Protests against the far-right Alternative for Germany party (AfD) are gaining momentum in the European Union nation in the wake of a report that two senior party members joined a November meeting in Berlin, where planned mass deportation of citizens of foreign origin was discussed.
“Nazis, no thank you”, “It feels like 1933, AfD ban now!” and “Investigate banning AfD” read some of the banners among other slogans at protests across the country against the AfD party’s anti-immigrant stance that has rekindled Nazi-era Germany of 1930s and 40s.
Thousands of people are expected to join new protests on Sunday, as German Chancellor Olaf Scholz called the protests against the far-right party “good and right”.
The European nation last week also faced protests from farmers, who have expressed their deep frustration with the centre-left-led government’s failure to check inflation and a decision to scrap diesel tax breaks.
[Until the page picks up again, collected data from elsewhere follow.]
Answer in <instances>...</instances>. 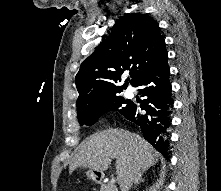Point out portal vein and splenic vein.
Masks as SVG:
<instances>
[{
  "mask_svg": "<svg viewBox=\"0 0 221 191\" xmlns=\"http://www.w3.org/2000/svg\"><path fill=\"white\" fill-rule=\"evenodd\" d=\"M115 181H116L115 179L111 180V184H114V183H115Z\"/></svg>",
  "mask_w": 221,
  "mask_h": 191,
  "instance_id": "18ae733b",
  "label": "portal vein and splenic vein"
}]
</instances>
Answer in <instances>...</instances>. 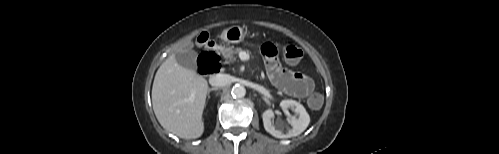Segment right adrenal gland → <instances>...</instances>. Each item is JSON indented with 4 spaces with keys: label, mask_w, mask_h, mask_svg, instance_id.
<instances>
[{
    "label": "right adrenal gland",
    "mask_w": 499,
    "mask_h": 154,
    "mask_svg": "<svg viewBox=\"0 0 499 154\" xmlns=\"http://www.w3.org/2000/svg\"><path fill=\"white\" fill-rule=\"evenodd\" d=\"M216 90H218V88H215V87H213V88H209V89H208V97H209V93H210L211 91H216Z\"/></svg>",
    "instance_id": "1"
}]
</instances>
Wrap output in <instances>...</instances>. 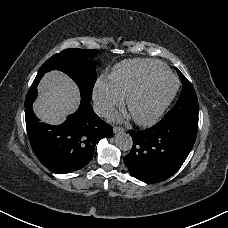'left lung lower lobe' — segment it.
<instances>
[{
    "mask_svg": "<svg viewBox=\"0 0 228 228\" xmlns=\"http://www.w3.org/2000/svg\"><path fill=\"white\" fill-rule=\"evenodd\" d=\"M198 127L190 124L156 125L129 130L133 138L131 152L124 157L130 173L140 181L159 183L180 169L189 155Z\"/></svg>",
    "mask_w": 228,
    "mask_h": 228,
    "instance_id": "left-lung-lower-lobe-1",
    "label": "left lung lower lobe"
}]
</instances>
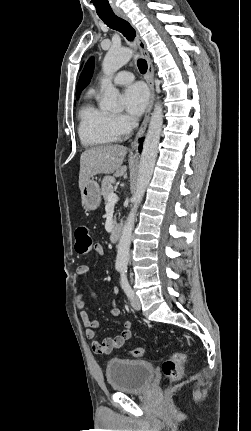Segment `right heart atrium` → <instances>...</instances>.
<instances>
[{"label":"right heart atrium","instance_id":"right-heart-atrium-1","mask_svg":"<svg viewBox=\"0 0 251 431\" xmlns=\"http://www.w3.org/2000/svg\"><path fill=\"white\" fill-rule=\"evenodd\" d=\"M111 127L118 137L126 135L132 128L133 122L125 115H111Z\"/></svg>","mask_w":251,"mask_h":431}]
</instances>
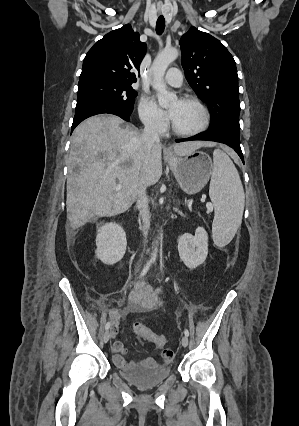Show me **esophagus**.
Here are the masks:
<instances>
[{"mask_svg":"<svg viewBox=\"0 0 299 426\" xmlns=\"http://www.w3.org/2000/svg\"><path fill=\"white\" fill-rule=\"evenodd\" d=\"M167 152L169 153L170 151H169V149H167Z\"/></svg>","mask_w":299,"mask_h":426,"instance_id":"1","label":"esophagus"}]
</instances>
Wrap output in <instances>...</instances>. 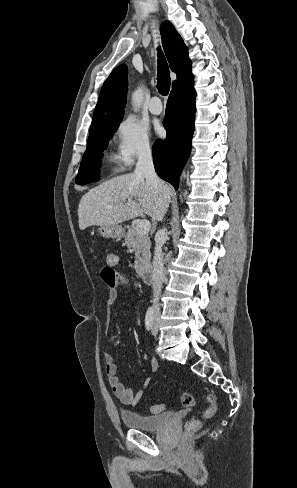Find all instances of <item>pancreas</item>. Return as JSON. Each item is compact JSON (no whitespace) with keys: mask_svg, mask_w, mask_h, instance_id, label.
Listing matches in <instances>:
<instances>
[{"mask_svg":"<svg viewBox=\"0 0 297 488\" xmlns=\"http://www.w3.org/2000/svg\"><path fill=\"white\" fill-rule=\"evenodd\" d=\"M125 244L135 252V270L138 272L150 263V237L148 234H140L136 227L129 228L125 236Z\"/></svg>","mask_w":297,"mask_h":488,"instance_id":"pancreas-1","label":"pancreas"}]
</instances>
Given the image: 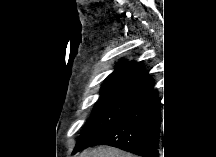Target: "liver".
Wrapping results in <instances>:
<instances>
[{
	"instance_id": "obj_1",
	"label": "liver",
	"mask_w": 216,
	"mask_h": 157,
	"mask_svg": "<svg viewBox=\"0 0 216 157\" xmlns=\"http://www.w3.org/2000/svg\"><path fill=\"white\" fill-rule=\"evenodd\" d=\"M80 157H134V155L113 147L101 146L82 152Z\"/></svg>"
}]
</instances>
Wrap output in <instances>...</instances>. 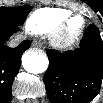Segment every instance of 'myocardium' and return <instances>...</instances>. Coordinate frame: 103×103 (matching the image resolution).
Listing matches in <instances>:
<instances>
[{"instance_id":"myocardium-1","label":"myocardium","mask_w":103,"mask_h":103,"mask_svg":"<svg viewBox=\"0 0 103 103\" xmlns=\"http://www.w3.org/2000/svg\"><path fill=\"white\" fill-rule=\"evenodd\" d=\"M80 18L82 23L81 26L75 30H70L71 22ZM86 28V19L80 14H70L63 19L56 28L51 32V40L53 44L57 46H67L74 43L84 32Z\"/></svg>"}]
</instances>
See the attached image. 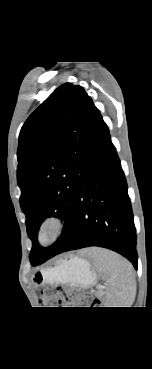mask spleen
Returning <instances> with one entry per match:
<instances>
[{"mask_svg": "<svg viewBox=\"0 0 152 369\" xmlns=\"http://www.w3.org/2000/svg\"><path fill=\"white\" fill-rule=\"evenodd\" d=\"M91 256L95 266L108 279L107 303L109 305H130L135 281L131 264L115 252L94 249ZM130 307V306H111Z\"/></svg>", "mask_w": 152, "mask_h": 369, "instance_id": "1", "label": "spleen"}]
</instances>
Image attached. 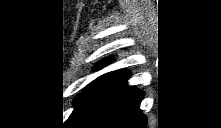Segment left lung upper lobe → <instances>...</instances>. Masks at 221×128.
Returning a JSON list of instances; mask_svg holds the SVG:
<instances>
[{"instance_id": "1", "label": "left lung upper lobe", "mask_w": 221, "mask_h": 128, "mask_svg": "<svg viewBox=\"0 0 221 128\" xmlns=\"http://www.w3.org/2000/svg\"><path fill=\"white\" fill-rule=\"evenodd\" d=\"M110 59H105L95 68L100 69L105 64H108ZM130 72L127 70H117L113 72L106 73L90 84H88L84 89L83 93L79 94L77 99L75 100V109L68 117V122L70 119L83 112L90 105L94 104L97 100H99L105 93H107L112 87H114L118 82H120L123 78L129 75ZM65 122V123H66Z\"/></svg>"}]
</instances>
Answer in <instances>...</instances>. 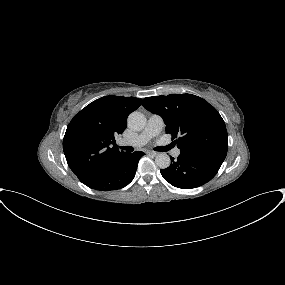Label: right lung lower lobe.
<instances>
[{
	"label": "right lung lower lobe",
	"mask_w": 285,
	"mask_h": 285,
	"mask_svg": "<svg viewBox=\"0 0 285 285\" xmlns=\"http://www.w3.org/2000/svg\"><path fill=\"white\" fill-rule=\"evenodd\" d=\"M144 155L141 151L125 153L109 166L96 171L80 181L86 186L99 190H118L129 184L137 169L139 159Z\"/></svg>",
	"instance_id": "1"
}]
</instances>
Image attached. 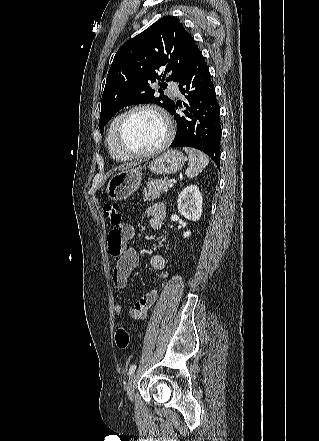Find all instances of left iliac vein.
Masks as SVG:
<instances>
[{"label":"left iliac vein","instance_id":"1","mask_svg":"<svg viewBox=\"0 0 319 441\" xmlns=\"http://www.w3.org/2000/svg\"><path fill=\"white\" fill-rule=\"evenodd\" d=\"M136 381H137L136 375L133 374V375L130 377V379H129L128 383H127V386H126V392H127V395H128V398H129L131 401L134 400L135 389H136Z\"/></svg>","mask_w":319,"mask_h":441}]
</instances>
The two protests are not connected.
So who are Germany’s far-right AfD and why their anti-immigrant stance has triggered countrywide mass protests?
Why is the AfD slammed in the protests?
The mass protests were triggered after an investigative media organisation, Correctiv, released a report about the “undisclosed” meeting near Berlin, where a proposal to deport millions of immigrants and refugees, including some with German citizenship, was discussed.
Among the participants at the talks was Martin Sellner, a leader of Austria’s Identitarian Movement, which subscribes to the “great replacement” conspiracy theory that claims there is a plot by non-white migrants to replace Europe’s “native” white population.
The anti-immigration party confirmed the presence of its members at the meeting but has denied taking on the “remigration” project championed by Sellner.
News of the gathering sent shockwaves across Germany at a time when the AfD is soaring in opinion polls, just months ahead of three major regional elections in eastern Germany where their support is strongest.
Interior Minister Nancy Faeser went so far as to say in the newspapers of the Funke press group that the far-right meeting was reminiscent of “the horrible Wannsee conference”, where the Nazis planned the extermination of European Jews in 1942.
What explains the rise of the AfD?
The AfD was founded as a Eurosceptic party in 2013 and first entered the German Bundestag in 2017.
Most polls now put it in second place nationally with about 20 percent support, far above the 10.3 percent it won during the last federal election in 2021.
The party is especially strong in eastern Germany, where state elections are slated to take place later this year in Thuringia, Saxony and Brandenburg. The AfD is leading the polls in all three states with more than 30 percent support.
Since its founding, the party has continually moved to the right and gained support for its fierce anti-refugee and anti-immigration views.
The increase in immigration amid the crises in the Middle East and the war on Ukraine, as well as the frustration over the government’s economic policies, are seen as the main reasons for the rise of AfD.
How large were the protests?
Some 250,000 demonstrators gathered in cities across the country on Saturday, according to estimates by public broadcaster ARD, with protesters carrying signs such as “Nazis out”.
A demonstration on Friday in Hamburg, Germany’s second-largest city, drew what police said was a crowd of 50,000 and had to be ended early because the mass of people led to safety concerns. Police said a Saturday afternoon protest in Frankfurt drew 35,000 people.
Demonstrations in Stuttgart, Nuremberg and Hannover, among other cities, also drew large crowds, according to the German media.
Additional protests planned for Sunday in other major German cities, including Berlin, Munich and Cologne, are also expected to draw tens of thousands of people.
What did Scholz say about the protests?
German Chancellor Scholz has welcomed the rise of anti-far-right protests.
Last week, his government pushed through legislation that will ease the rules on gaining citizenship and end a ban on holding dual citizenship. Far-right groups have been critical of Germany’s acceptance of refugees.
“I try to imagine how the more than 20 million citizens who have a history of migration feel” about the reported plans, said Scholz, calling far-right hardliners an attack on democracy.
“With the new citizenship law, we are saying to all those who have often lived and worked in Germany for decades, who abide by our laws, who are at home here: You belong to Germany.”